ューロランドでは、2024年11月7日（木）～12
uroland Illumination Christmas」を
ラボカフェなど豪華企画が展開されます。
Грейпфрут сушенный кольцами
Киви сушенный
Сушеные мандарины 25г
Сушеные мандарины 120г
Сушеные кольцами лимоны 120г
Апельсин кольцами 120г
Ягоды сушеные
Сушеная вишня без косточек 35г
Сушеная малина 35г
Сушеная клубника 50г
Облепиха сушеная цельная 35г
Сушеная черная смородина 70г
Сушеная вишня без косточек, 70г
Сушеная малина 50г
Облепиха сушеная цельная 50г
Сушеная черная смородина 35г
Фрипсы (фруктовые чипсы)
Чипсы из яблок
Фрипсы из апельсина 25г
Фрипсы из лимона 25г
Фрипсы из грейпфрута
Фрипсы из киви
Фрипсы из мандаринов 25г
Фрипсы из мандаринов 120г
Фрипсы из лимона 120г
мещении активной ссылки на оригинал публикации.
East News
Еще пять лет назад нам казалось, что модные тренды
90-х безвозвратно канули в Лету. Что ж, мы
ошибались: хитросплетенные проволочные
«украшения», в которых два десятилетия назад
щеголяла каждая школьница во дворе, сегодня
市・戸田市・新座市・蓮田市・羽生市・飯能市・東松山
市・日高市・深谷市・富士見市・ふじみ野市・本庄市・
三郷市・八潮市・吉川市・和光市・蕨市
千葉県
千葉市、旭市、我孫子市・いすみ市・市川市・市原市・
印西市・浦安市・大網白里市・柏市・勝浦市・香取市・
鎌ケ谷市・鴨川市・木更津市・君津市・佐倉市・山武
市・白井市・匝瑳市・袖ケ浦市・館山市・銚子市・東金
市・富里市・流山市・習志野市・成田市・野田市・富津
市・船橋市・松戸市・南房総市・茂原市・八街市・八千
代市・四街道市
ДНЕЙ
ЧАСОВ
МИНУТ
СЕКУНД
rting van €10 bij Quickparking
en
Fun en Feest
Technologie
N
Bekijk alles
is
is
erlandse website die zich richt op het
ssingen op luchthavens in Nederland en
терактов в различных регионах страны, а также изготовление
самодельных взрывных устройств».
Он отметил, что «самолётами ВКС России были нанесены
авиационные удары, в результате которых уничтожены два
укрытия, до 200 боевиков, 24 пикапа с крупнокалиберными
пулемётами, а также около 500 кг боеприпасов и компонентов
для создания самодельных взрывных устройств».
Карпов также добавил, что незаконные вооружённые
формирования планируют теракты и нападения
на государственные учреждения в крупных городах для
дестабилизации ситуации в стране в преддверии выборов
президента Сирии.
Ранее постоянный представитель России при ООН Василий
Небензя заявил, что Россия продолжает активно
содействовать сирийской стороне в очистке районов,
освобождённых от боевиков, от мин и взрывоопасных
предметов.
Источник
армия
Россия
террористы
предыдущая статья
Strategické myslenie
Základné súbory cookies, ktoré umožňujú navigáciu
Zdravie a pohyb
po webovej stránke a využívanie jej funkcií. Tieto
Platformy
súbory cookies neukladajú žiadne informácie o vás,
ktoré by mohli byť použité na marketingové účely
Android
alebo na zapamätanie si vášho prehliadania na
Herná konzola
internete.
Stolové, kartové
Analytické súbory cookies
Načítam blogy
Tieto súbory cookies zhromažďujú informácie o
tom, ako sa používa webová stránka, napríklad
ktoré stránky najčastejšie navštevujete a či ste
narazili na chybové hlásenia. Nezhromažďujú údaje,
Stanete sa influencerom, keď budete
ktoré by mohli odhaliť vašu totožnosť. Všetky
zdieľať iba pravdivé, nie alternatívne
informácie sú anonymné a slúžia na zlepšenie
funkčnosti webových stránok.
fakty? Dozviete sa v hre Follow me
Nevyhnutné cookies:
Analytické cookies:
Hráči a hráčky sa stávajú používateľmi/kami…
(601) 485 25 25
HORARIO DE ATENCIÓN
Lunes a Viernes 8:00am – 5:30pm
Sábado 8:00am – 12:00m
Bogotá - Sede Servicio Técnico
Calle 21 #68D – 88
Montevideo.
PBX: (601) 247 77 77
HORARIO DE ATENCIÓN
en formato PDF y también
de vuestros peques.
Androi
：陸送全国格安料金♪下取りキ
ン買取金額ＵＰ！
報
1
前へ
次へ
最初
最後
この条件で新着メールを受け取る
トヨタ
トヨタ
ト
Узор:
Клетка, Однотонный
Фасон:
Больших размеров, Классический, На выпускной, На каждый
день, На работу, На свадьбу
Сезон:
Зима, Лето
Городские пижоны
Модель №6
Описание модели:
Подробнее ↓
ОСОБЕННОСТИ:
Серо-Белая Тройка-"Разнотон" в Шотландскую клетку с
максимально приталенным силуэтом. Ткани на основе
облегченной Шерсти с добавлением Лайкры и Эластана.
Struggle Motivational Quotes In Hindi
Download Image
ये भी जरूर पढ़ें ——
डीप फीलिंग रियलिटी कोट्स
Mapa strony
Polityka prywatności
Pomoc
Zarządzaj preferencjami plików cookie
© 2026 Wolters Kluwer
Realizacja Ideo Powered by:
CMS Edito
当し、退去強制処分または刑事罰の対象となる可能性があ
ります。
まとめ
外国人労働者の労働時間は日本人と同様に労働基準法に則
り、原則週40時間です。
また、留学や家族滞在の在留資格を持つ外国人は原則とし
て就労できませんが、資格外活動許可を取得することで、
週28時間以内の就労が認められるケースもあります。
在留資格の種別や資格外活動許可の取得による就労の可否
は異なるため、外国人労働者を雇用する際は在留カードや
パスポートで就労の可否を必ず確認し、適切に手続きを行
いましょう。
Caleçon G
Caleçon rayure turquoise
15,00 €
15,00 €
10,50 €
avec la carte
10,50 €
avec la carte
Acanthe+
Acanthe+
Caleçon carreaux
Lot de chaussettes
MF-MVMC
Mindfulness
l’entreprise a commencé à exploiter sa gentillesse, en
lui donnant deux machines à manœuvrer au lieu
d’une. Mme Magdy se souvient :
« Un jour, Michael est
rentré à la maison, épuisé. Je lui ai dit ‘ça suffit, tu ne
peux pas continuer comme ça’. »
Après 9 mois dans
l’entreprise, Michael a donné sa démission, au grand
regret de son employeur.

-------------------------

- EXERCISE GOAL: An exact copy of all the records is the only acceptable answer.

- TASK RESPONSE:
ューロランドでは、2024年11月7日（木）～12
uroland Illumination Christmas」を
ラボカフェなど豪華企画が展開されます。
Грейпфрут сушенный кольцами
Киви сушенный
Сушеные мандарины 25г
Сушеные мандарины 120г
Сушеные кольцами лимоны 120г
Апельсин кольцами 120г
Ягоды сушеные
Сушеная вишня без косточек 35г
Сушеная малина 35г
Сушеная клубника 50г
Облепиха сушеная цельная 35г
Сушеная черная смородина 70г
Сушеная вишня без косточек, 70г
Сушеная малина 50г
Облепиха сушеная цельная 50г
Сушеная черная смородина 35г
Фрипсы (фруктовые чипсы)
Чипсы из яблок
Фрипсы из апельсина 25г
Фрипсы из лимона 25г
Фрипсы из грейпфрута
Фрипсы из киви
Фрипсы из мандаринов 25г
Фрипсы из мандаринов 120г
Фрипсы из лимона 120г
мещении активной ссылки на оригинал публикации.
East News
Еще пять лет назад нам казалось, что модные тренды
90-х безвозвратно канули в Лету. Что ж, мы
ошибались: хитросплетенные проволочные
«украшения», в которых два десятилетия назад
щеголяла каждая школьница во дворе, сегодня
市・戸田市・新座市・蓮田市・羽生市・飯能市・東松山
市・日高市・深谷市・富士見市・ふじみ野市・本庄市・
三郷市・八潮市・吉川市・和光市・蕨市
千葉県
千葉市、旭市、我孫子市・いすみ市・市川市・市原市・
印西市・浦安市・大網白里市・柏市・勝浦市・香取市・
鎌ケ谷市・鴨川市・木更津市・君津市・佐倉市・山武
市・白井市・匝瑳市・袖ケ浦市・館山市・銚子市・東金
市・富里市・流山市・習志野市・成田市・野田市・富津
市・船橋市・松戸市・南房総市・茂原市・八街市・八千
代市・四街道市
ДНЕЙ
ЧАСОВ
МИНУТ
СЕКУНД
rting van €10 bij Quickparking
en
Fun en Feest
Technologie
N
Bekijk alles
is
is
erlandse website die zich richt op het
ssingen op luchthavens in Nederland en
терактов в различных регионах страны, а также изготовление
самодельных взрывных устройств».
Он отметил, что «самолётами ВКС России были нанесены
авиационные удары, в результате которых уничтожены два
укрытия, до 200 боевиков, 24 пикапа с крупнокалиберными
пулемётами, а также около 500 кг боеприпасов и компонентов
для создания самодельных взрывных устройств».
Карпов также добавил, что незаконные вооружённые
формирования планируют теракты и нападения
на государственные учреждения в крупных городах для
дестабилизации ситуации в стране в преддверии выборов
президента Сирии.
Ранее постоянный представитель России при ООН Василий
Небензя заявил, что Россия продолжает активно
содействовать сирийской стороне в очистке районов,
освобождённых от боевиков, от мин и взрывоопасных
предметов.
Источник
армия
Россия
террористы
предыдущая статья
Strategické myslenie
Základné súbory cookies, ktoré umožňujú navigáciu
Zdravie a pohyb
po webovej stránke a využívanie jej funkcií. Tieto
Platformy
súbory cookies neukladajú žiadne informácie o vás,
ktoré by mohli byť použité na marketingové účely
Android
alebo na zapamätanie si vášho prehliadania na
Herná konzola
internete.
Stolové, kartové
Analytické súbory cookies
Načítam blogy
Tieto súbory cookies zhromažďujú informácie o
tom, ako sa používa webová stránka, napríklad
ktoré stránky najčastejšie navštevujete a či ste
narazili na chybové hlásenia. Nezhromažďujú údaje,
Stanete sa influencerom, keď budete
ktoré by mohli odhaliť vašu totožnosť. Všetky
zdieľať iba pravdivé, nie alternatívne
informácie sú anonymné a slúžia na zlepšenie
funkčnosti webových stránok.
fakty? Dozviete sa v hre Follow me
Nevyhnutné cookies:
Analytické cookies:
Hráči a hráčky sa stávajú používateľmi/kami…
(601) 485 25 25
HORARIO DE ATENCIÓN
Lunes a Viernes 8:00am – 5:30pm
Sábado 8:00am – 12:00m
Bogotá - Sede Servicio Técnico
Calle 21 #68D – 88
Montevideo.
PBX: (601) 247 77 77
HORARIO DE ATENCIÓN
en formato PDF y también
de vuestros peques.
Androi
：陸送全国格安料金♪下取りキ
ン買取金額ＵＰ！
報
1
前へ
次へ
最初
最後
この条件で新着メールを受け取る
トヨタ
トヨタ
ト
Узор:
Клетка, Однотонный
Фасон:
Больших размеров, Классический, На выпускной, На каждый
день, На работу, На свадьбу
Сезон:
Зима, Лето
Городские пижоны
Модель №6
Описание модели:
Подробнее ↓
ОСОБЕННОСТИ:
Серо-Белая Тройка-"Разнотон" в Шотландскую клетку с
максимально приталенным силуэтом. Ткани на основе
облегченной Шерсти с добавлением Лайкры и Эластана.
Struggle Motivational Quotes In Hindi
Download Image
ये भी जरूर पढ़ें ——
डीप फीलिंग रियलिटी कोट्स
Mapa strony
Polityka prywatności
Pomoc
Zarządzaj preferencjami plików cookie
© 2026 Wolters Kluwer
Realizacja Ideo Powered by:
CMS Edito
当し、退去強制処分または刑事罰の対象となる可能性があ
ります。
まとめ
外国人労働者の労働時間は日本人と同様に労働基準法に則
り、原則週40時間です。
また、留学や家族滞在の在留資格を持つ外国人は原則とし
て就労できませんが、資格外活動許可を取得することで、
週28時間以内の就労が認められるケースもあります。
在留資格の種別や資格外活動許可の取得による就労の可否
は異なるため、外国人労働者を雇用する際は在留カードや
パスポートで就労の可否を必ず確認し、適切に手続きを行
いましょう。
Caleçon G
Caleçon rayure turquoise
15,00 €
15,00 €
10,50 €
avec la carte
10,50 €
avec la carte
Acanthe+
Acanthe+
Caleçon carreaux
Lot de chaussettes
MF-MVMC
Mindfulness
l’entreprise a commencé à exploiter sa gentillesse, en
lui donnant deux machines à manœuvrer au lieu
d’une. Mme Magdy se souvient :
« Un jour, Michael est
rentré à la maison, épuisé. Je lui ai dit ‘ça suffit, tu ne
peux pas continuer comme ça’. »
Après 9 mois dans
l’entreprise, Michael a donné sa démission, au grand
regret de son employeur.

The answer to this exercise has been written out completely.